The government went for equity investment, in most cases up to 100 per cent only in the government-owned enterprises, many of which it inherited from the Pakistan days. There are some enterprises the government set up directly by providing 100 per cent equity or fixed capital. It also remained as a guarantor for bank loans for working capital of those enterprises, but did not receive any expected return from those.
The government employees, in many cases top bureaucrats, were engaged as the top executives and functionaries in the government-owned enterprises. But as the economy was slowly opened up to private sector investment, the government-owned enterprises turned out to be losing entities. As a result, the government did not receive any dividend income from its so-called equity investments, which amounted to billions of taka.
Unfortunately, from this bitter experience or for some other reasons, the Bangladesh government did not provide capital or take part in any equity investment in a good number of worthy private sector enterprises. The foreign multinational companies in many LDCs (least development countries) and developing countries even offered a portion of their equity capital to the local governments, where they decided to operate.
But in the particular case of Bangladesh, the government neither asked for such stake, nor did the foreign companies offer the same to the government on their own.
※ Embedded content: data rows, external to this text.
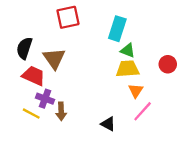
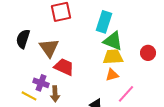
green triangle: (128, 50) -> (113, 41), size x1.5
red trapezoid: (34, 76) -> (64, 67), moved
orange triangle: (136, 91) -> (112, 75), moved, turned 40

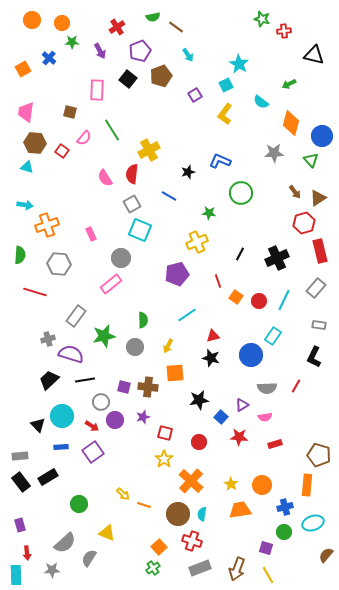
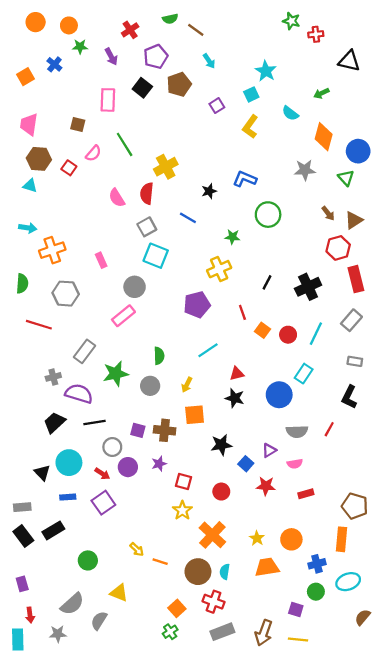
yellow line: (268, 575) -> (298, 639), turned -54

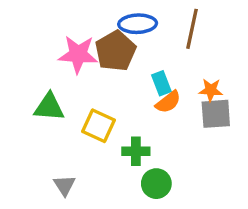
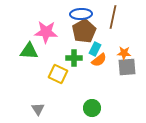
brown pentagon: (115, 51) -> (84, 31), moved
cyan rectangle: (161, 83) -> (95, 49), turned 48
green triangle: (49, 107) -> (29, 51), moved
green cross: (136, 151) -> (74, 58), moved

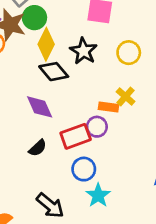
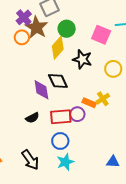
green circle: (34, 18) -> (67, 29), moved
black star: (83, 51) -> (82, 59), turned -30
black diamond: (54, 72) -> (58, 81), moved

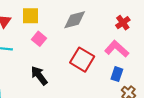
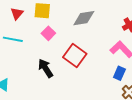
red square: (82, 60) -> (75, 55), moved

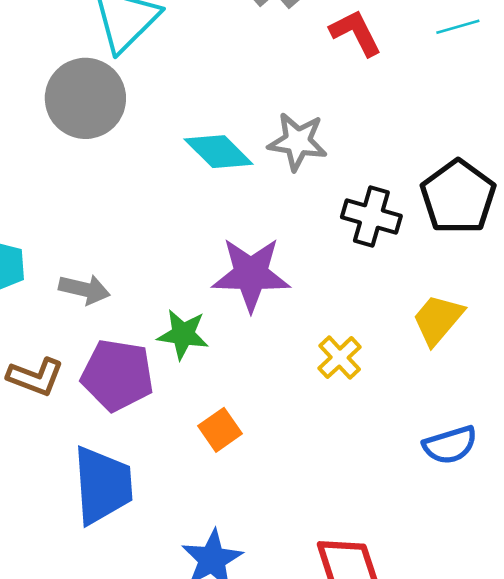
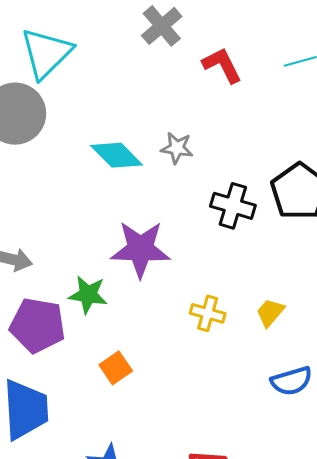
gray star: (298, 142) -> (177, 148), size x0.7
yellow trapezoid: (438, 320) -> (270, 313), moved, size x0.7
yellow cross: (340, 358) -> (208, 313), turned -32

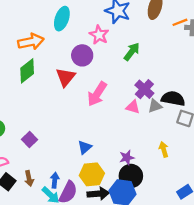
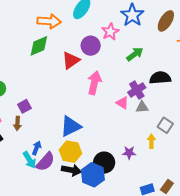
pink arrow: (97, 94) -> (94, 83), turned 145
black semicircle: (173, 99) -> (160, 78), moved, turned -30
blue triangle: (85, 147) -> (71, 126), size x1.6
yellow arrow: (164, 149) -> (151, 141), moved
purple star: (127, 158) -> (129, 153), moved
brown arrow: (29, 178) -> (17, 123), moved

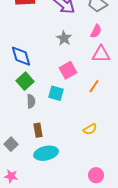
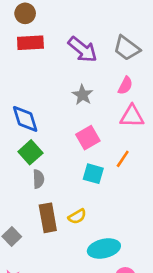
cyan square: (56, 93) -> (93, 174), moved
yellow semicircle: (90, 129) -> (77, 216), moved
brown rectangle: (38, 130) -> (48, 218), size x1.5
cyan ellipse: (46, 153) -> (104, 248), moved

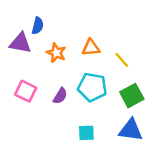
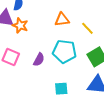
orange star: (56, 53) -> (20, 25), moved

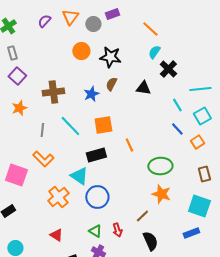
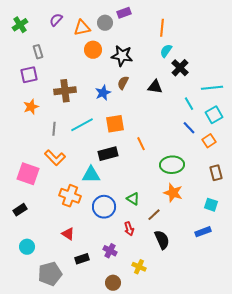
orange triangle: (70, 17) -> (82, 28), moved, turned 42
orange line: (150, 29) -> (162, 28), turned 54
gray rectangle: (12, 53) -> (38, 52), moved
purple square: (17, 76) -> (29, 75), turned 36
cyan line: (70, 126) -> (82, 125), turned -75
cyan triangle: (79, 176) -> (91, 175), turned -36
orange cross: (58, 197) -> (70, 196), turned -30
blue circle: (97, 197) -> (104, 207), moved
cyan square: (199, 206) -> (211, 205), size x0.6
green triangle: (95, 231) -> (133, 199), moved

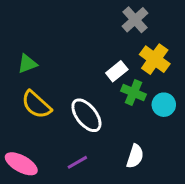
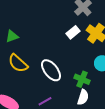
white rectangle: (117, 71) -> (73, 32), moved
green cross: (133, 93) -> (82, 79), moved

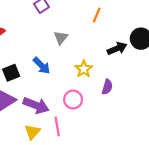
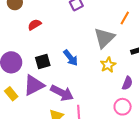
gray triangle: (61, 38) -> (104, 38), moved, size x1.6
pink circle: (73, 100) -> (123, 107), moved

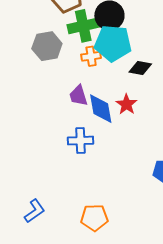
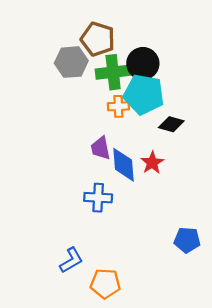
gray hexagon: (47, 46) -> (71, 62), moved
blue L-shape: (35, 211) -> (71, 260), moved

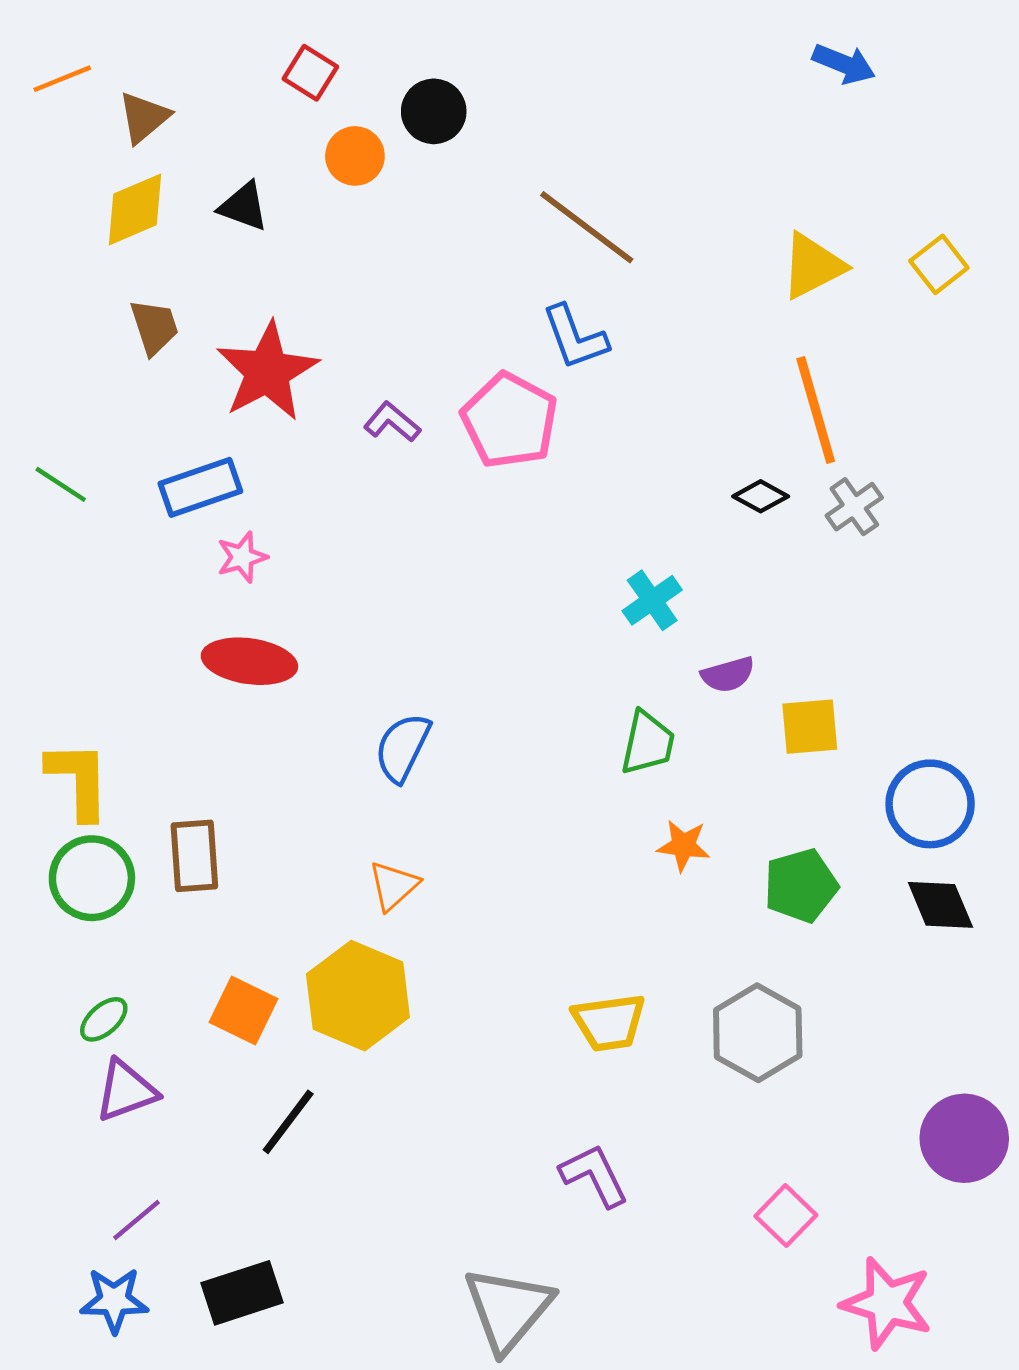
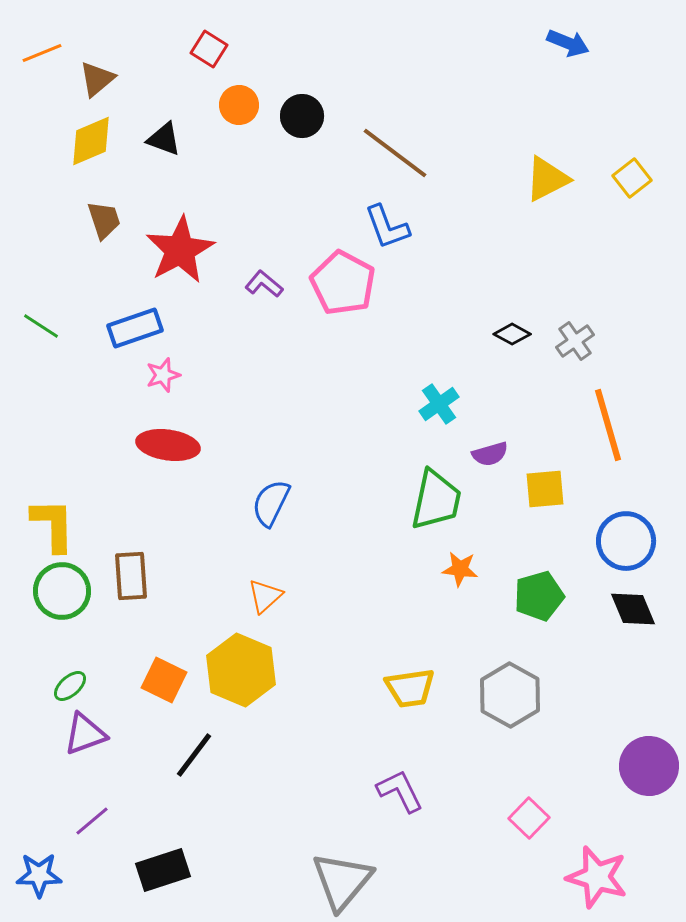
black circle: (434, 111) -> (302, 116), moved
orange line: (816, 410) -> (608, 425), moved
green trapezoid: (648, 743) -> (436, 500), size x1.4
blue star: (114, 1300) -> (39, 875), moved

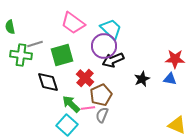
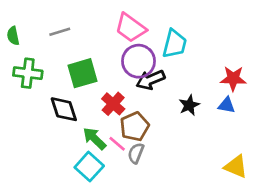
pink trapezoid: (73, 23) -> (130, 28), moved
cyan trapezoid: (111, 29) -> (175, 44), moved, turned 60
gray line: (35, 44) -> (60, 32), moved
pink line: (88, 108) -> (117, 144), turned 48

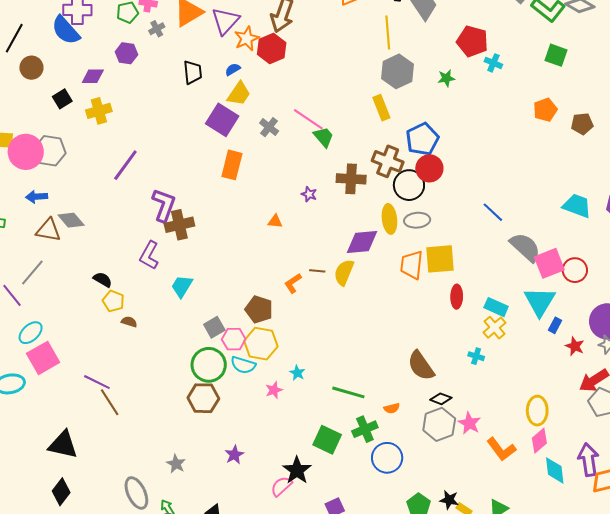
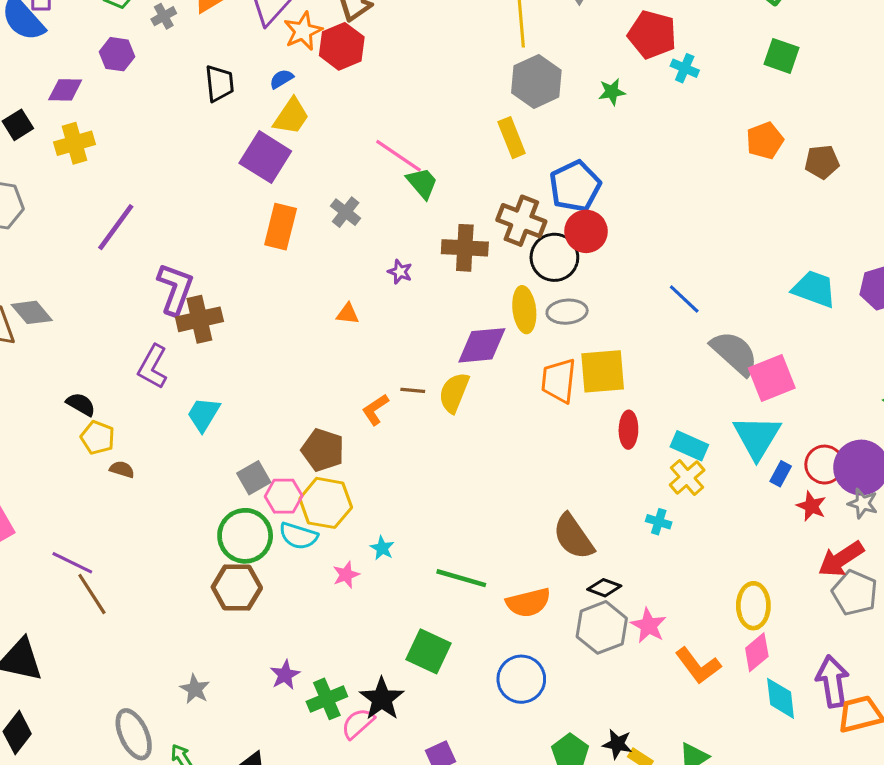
gray cross: (269, 127) -> (346, 212), moved
red circle: (575, 270) -> (825, 465), moved
orange semicircle: (392, 408) -> (528, 603), size x1.8
green cross: (365, 429) -> (327, 699), moved

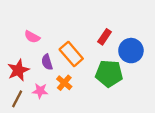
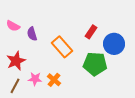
pink semicircle: (32, 37) -> (13, 26), moved
purple semicircle: (47, 62) -> (32, 34), moved
orange cross: (64, 83) -> (54, 80), moved

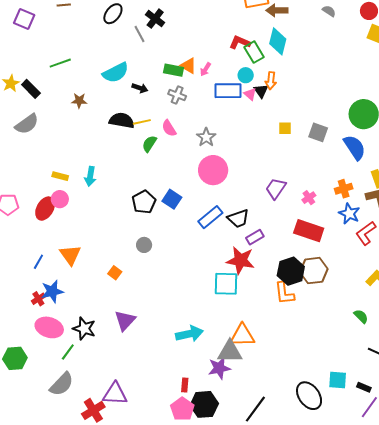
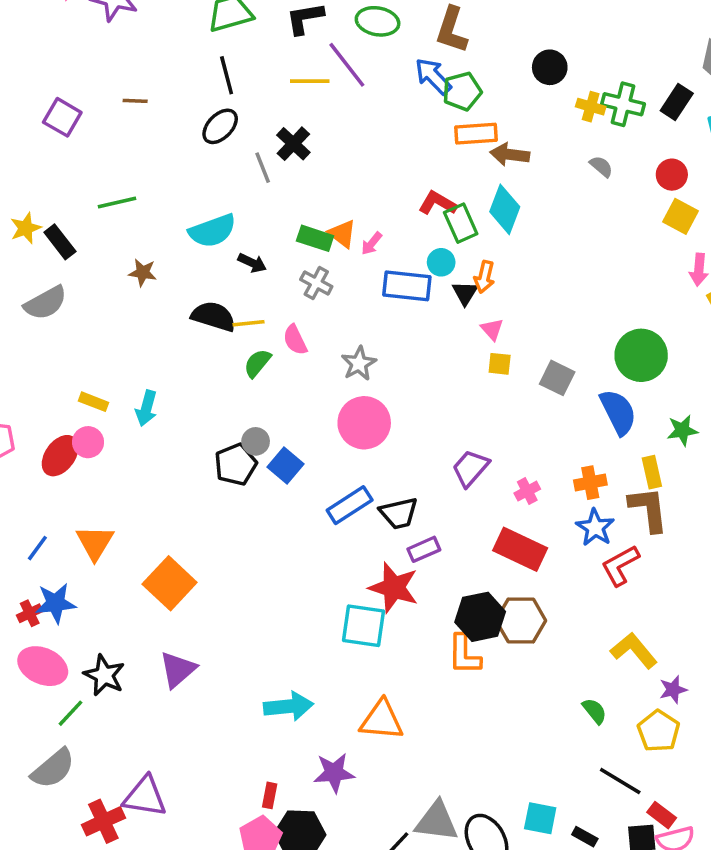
pink triangle: (250, 94) -> (492, 329), moved
gray circle: (144, 245) -> (256, 441), moved
orange square: (115, 273) -> (170, 583), size x2.0
gray triangle: (230, 352) -> (437, 821), moved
The examples include the mobile telephone companies operating in Bangladesh, which are owned wholly by the foreign equity holders, but not by the government of Bangladesh.
What the government is receiving and remains satisfied with are the seemingly huge license fees, VAT (value added tax) and some other taxes on calls and SIMs along with the revenue from selling the airwave or spectrums. But income from a small portion of equity holding would have given the government good dividend income.
Even today, whenever any new investment is coming to the economy from abroad, the government is welcoming it, but still not asking for any equity participation in it. In other countries like Malaysia, the scenario is different. The Malaysian government has a sizable equity investment in many commercial enterprises, both local and foreign-owned, through investments from its sovereign fund. A huge amount of revenue is received by the Malaysian government from its equity investments.
If it wants to finance its mega projects wisely, Bangladesh must go for equity financing instead of tax-based financing through budgetary allocation.
Tax revenue has its own limitations, there are many heads in the economy for financing from the tax revenue, such as that for salaries and wages of the government employees, allocation of expenditure for social safety net, that for pension funds, and the leftovers are for project financing. For the successive governments in Bangladesh, development budget has always been residual in the sense that whatever remains as leftover after meeting the demands and charges in the revenue budget is received by the development budget.
As a result, Bangladesh's development budget remains small in size compared with its revenue budget. The size of budgetary allocation under revenue demands is growing at a faster pace than that for the development budget. The only way we can increase the size of our development budget is to source its financing other than from the one based on tax revenue only.
Some projects the government already undertook and finished should be sold to other investors through equity market, or be converted into PLCs (public limited companies) and then sold through IPOs (initial public offering). In that way, the government will not only have additional money for financing new projects, but will also embrace private equity investors as its partners.
Abu Ahmed is Professor of Economics, University of Dhaka.